Peyami Safa’nın romanda tıbba ve hastalıklara dair bir bahis açması yine kendi acı tecrübelerinin bir tezahürüdür. Zira kolundaki kemikte tespit edilen ve uzun yıllar bir türlü iyileşmeyen bir verem hastalığı ergenlik dönemini ona zindan etmiştir. Yıllarca boynuna asılı ve alçılı bir kolla dolaşmak ruhunda derin izler bırakmıştır. Ancak o bu şartlar sebebiyle yılgınlığa kapılmamış ve kendi ifadesiyle “olmak dramı”nı “varlaşma hamlesi” sayesinde başarıyla nihayetlendirmiştir.

Tenakuzların ulaştığı sentez

Ayrıca Simeranya’da yaşayanlar için giyim ve moda konusu bir problem olmaktan çıkmıştır. Takip edilen uygun bir beslenme programı, masaj ve müzik eşliğinde yapılan şekil telkinleriyle herkes istediği fiziksel ölçülere sahip olabilmektedir. Böylece moda bir sınıfın estetik anlayışını yansıtmaktan öte bütün cemiyetin malı haline gelmiştir.

Simeranya’daki siyasi sistem hakkında verilen bilgiler ise oldukça sınırlı. Ancak bu hayali ülkede halkın siyasi süreçte daha katılımcı bir rolü olduğunu söyleyebiliriz. Müşterek bir ideal doğrultusunda sisteme herkes her an katkı sağlayabilir, belirli dönemlerde yapılan seçim dönemlerini bekleyeme gerek kalmaz. Böylece kutuplaşmalar da ortadan kalkar. Romanın yazıldığı yıllardaki siyasi atmosferi ve daha öncesindeki Tek Parti döneminin yönetim anlayışını düşünecek olursak Yalnızız’da bu imaların tam olarak neye karşılık geldiğini anlayabiliriz.

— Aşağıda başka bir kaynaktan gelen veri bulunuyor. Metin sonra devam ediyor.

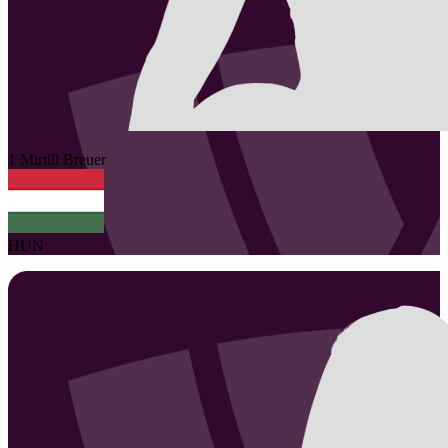
1
Mirtill
Breuer
HUN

Ütopya veya Güneş Ülkesi gibi eserlerde daha şümullü bir siyasi ve toplumsal sistem tasavvur edildiğini görmekteyiz. Bu eserlerde dinden siyasete, düşünceden ekonomik hayata kadar toplumsal hayatı bütün yönleriyle kuşatan bir sistem inşa edilmiştir. Buna karşın Samim’in Simeranya’sına, bir düşünce adamı olarak Peyami Safa’nın yaşadığı tenakuzların, Batı ve gelenek arasındaki gelgitlerin çözüme kavuştuğu fikri bir sentez damgasını vurur. Dolayısıyla burada fikri sistem önemsenir, devlet ve toplum geri planda kalır. Ünlü yazarımız Simeranya’da fikri bunalımlarını çözerek mistik bir huzura kavuşmuştur.